Score = Σ (weight_i × normalized_resource_i)

Where:
- weight_i = configured weight for resource type
- normalized_resource_i = available / total (0-1)

Default Weights

Resource Weight Rationale
Memory 0.40 Browser instances are memory-intensive
CPU 0.30 Rendering and JavaScript execution
Disk 0.20 Snapshots and temporary files
Network 0.10 Stream bandwidth

Example Calculation

Node: worker-1
- CPU: 60% available → 0.60
- Memory: 40% available → 0.40
- Disk: 80% available → 0.80
- Network: 90% available → 0.90

Score = (0.30 × 0.60) + (0.40 × 0.40) + (0.20 × 0.80) + (0.10 × 0.90)
      = 0.18 + 0.16 + 0.16 + 0.09
      = 0.59

Placement Process

┌──────────────┐
│ API Request  │
│ Create Inst. │
└──────┬───────┘
┌──────────────┐
│   Validate   │
│   Request    │
└──────┬───────┘
┌──────────────┐     ┌──────────────┐
│  Filter      │────►│  Insufficient │
│  Candidates  │     │  Resources    │
└──────┬───────┘     └──────────────┘
┌──────────────┐
│    Score     │
│    Nodes     │
└──────┬───────┘
┌──────────────┐
│   Select     │
│  Best Node   │
└──────┬───────┘
┌──────────────┐
│   Dispatch   │
│   to Worker  │
└──────────────┘

Step 1: Filter Candidates

Eliminate nodes that cannot host the instance:

def filter_candidates(nodes, request):
    candidates = []
    for node in nodes:
        if node.status != "online":
            continue
        if node.instances_count >= node.max_instances:
            continue
        if node.available_memory < request.memory_mb:
            continue
        if node.available_cpu < request.cpu_cores:
            continue
        candidates.append(node)
    return candidates

Step 2: Score Candidates

Calculate weighted score for each candidate:

def score_node(node, weights):
    cpu_score = node.available_cpu / node.total_cpu
    mem_score = node.available_memory / node.total_memory
    disk_score = node.available_disk / node.total_disk
    net_score = node.available_network / node.total_network

    return (
        weights['cpu'] * cpu_score +
        weights['memory'] * mem_score +
        weights['disk'] * disk_score +
        weights['network'] * net_score
    )

Step 3: Select Best

Choose the node with the highest score, applying any tiebreakers:

def select_best(candidates, scores):
    # Sort by score descending
    ranked = sorted(
        zip(candidates, scores),
        key=lambda x: x[1],
        reverse=True
    )

    # Tiebreaker: prefer node with fewer instances
    best_score = ranked[0][1]
    ties = [n for n, s in ranked if s == best_score]
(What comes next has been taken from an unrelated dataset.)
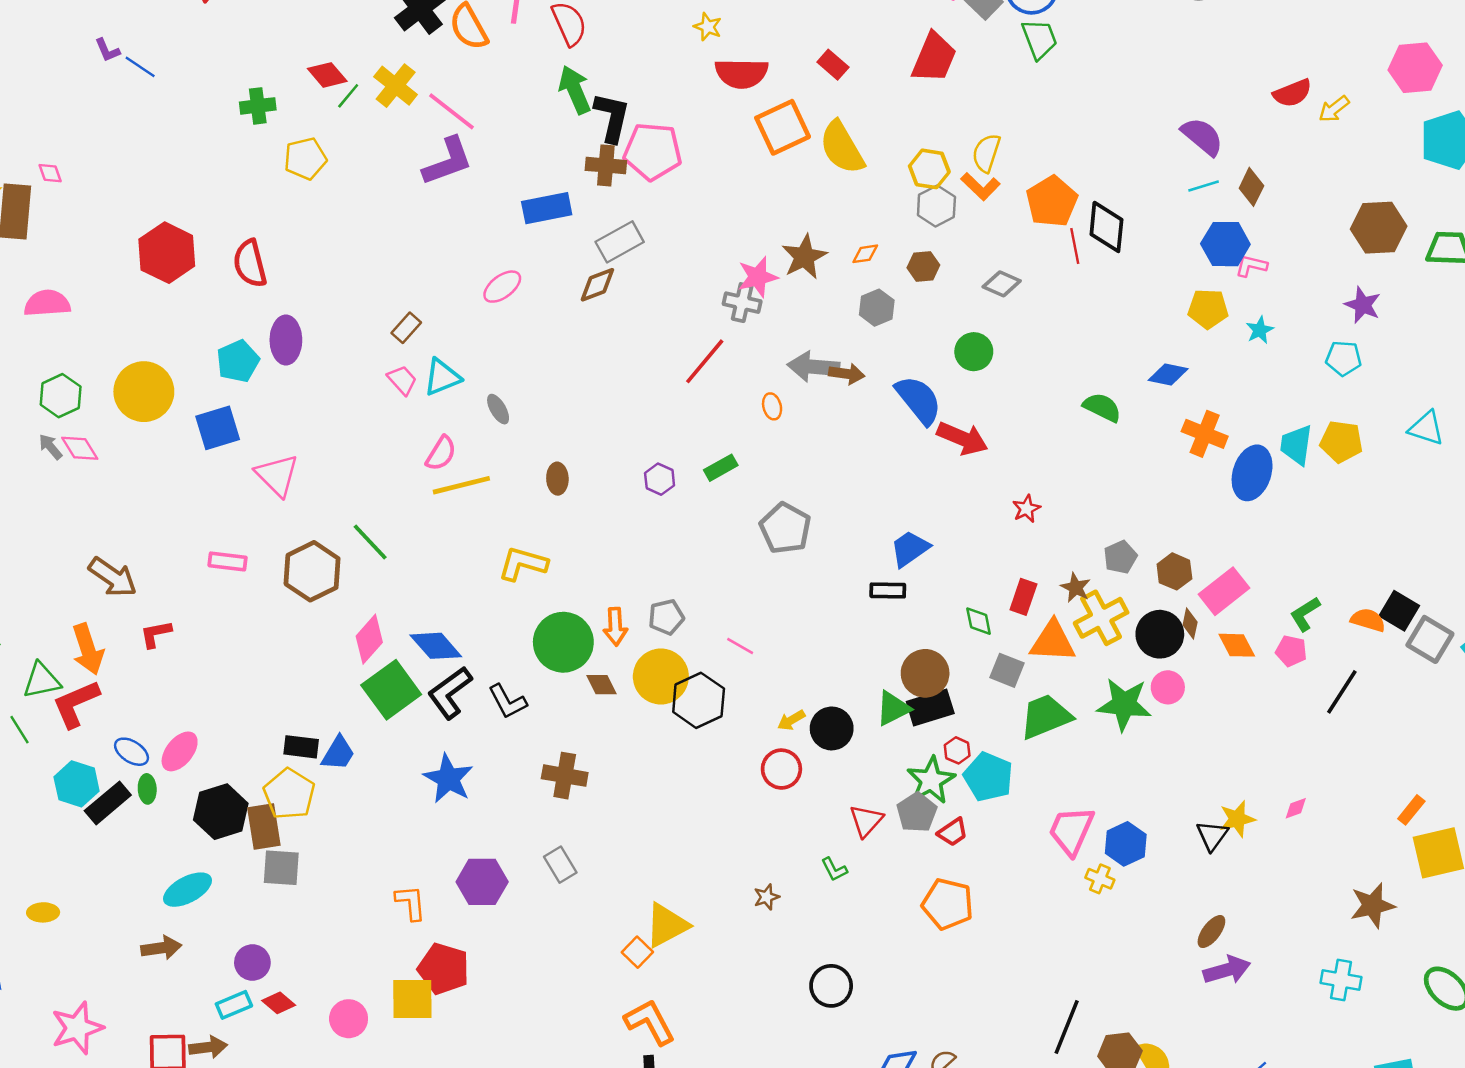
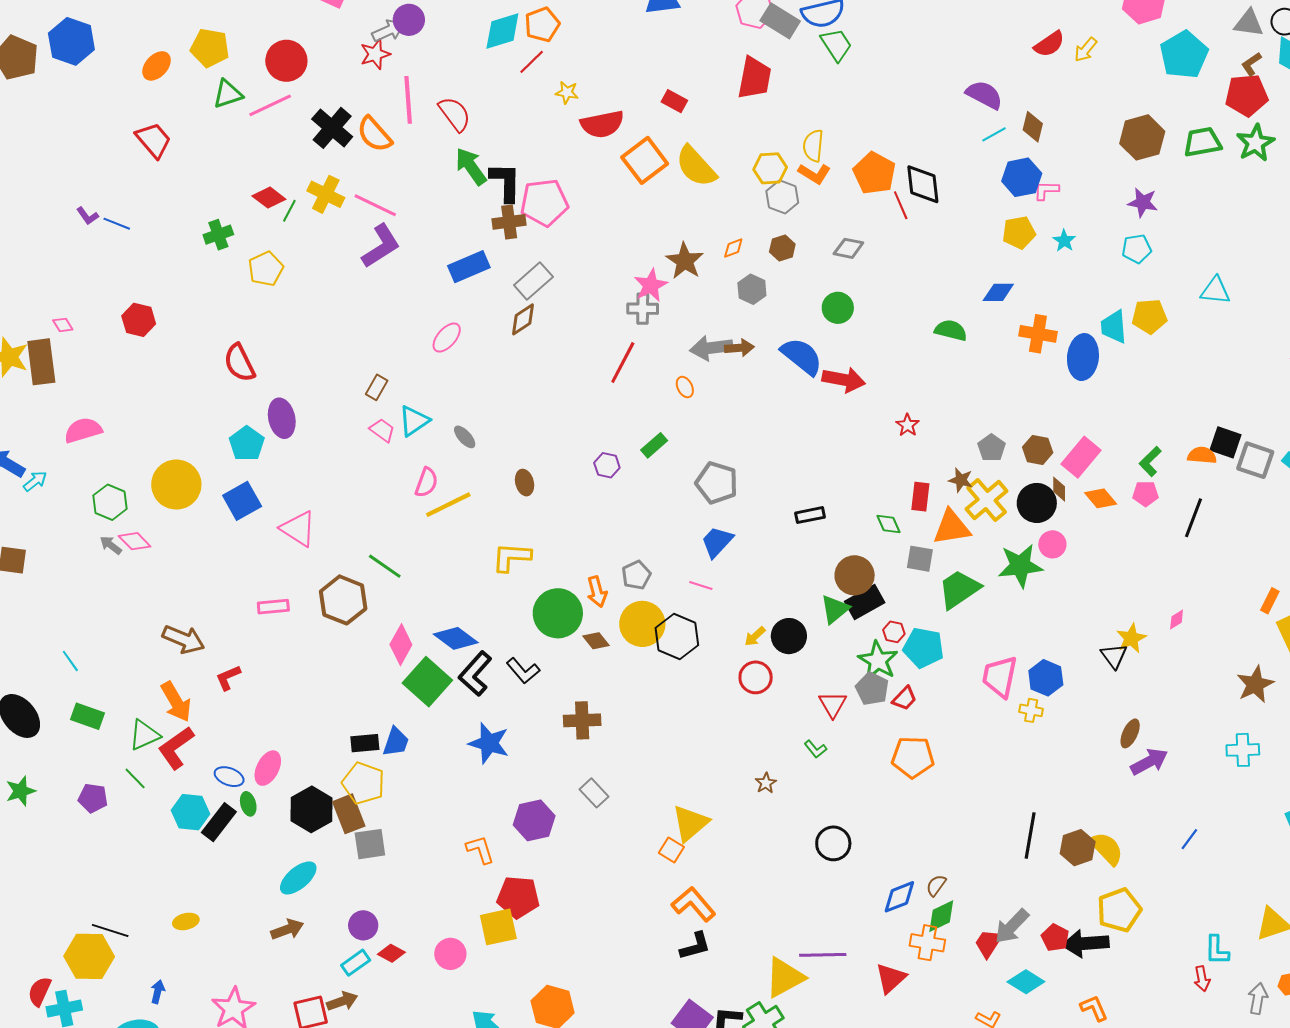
red hexagon: (167, 253) -> (139, 320), moved, size x0.7
blue trapezoid: (910, 549) -> (717, 542), moved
    return min(ties, key=lambda n: n.instances_count)

Affinity and Anti-Affinity

Node Affinity

Request placement on specific nodes:

machineuse-cli create --node-preference worker-1
# API
{
    "node_preference": "worker-1",
    "node_preference_strength": "required"  # or "preferred"
}

Strength levels: - required: Fail if node unavailable - preferred: Use if available, otherwise best alternative

Anti-Affinity

Spread instances across nodes:

machineuse-cli create --anti-affinity-group "web-servers"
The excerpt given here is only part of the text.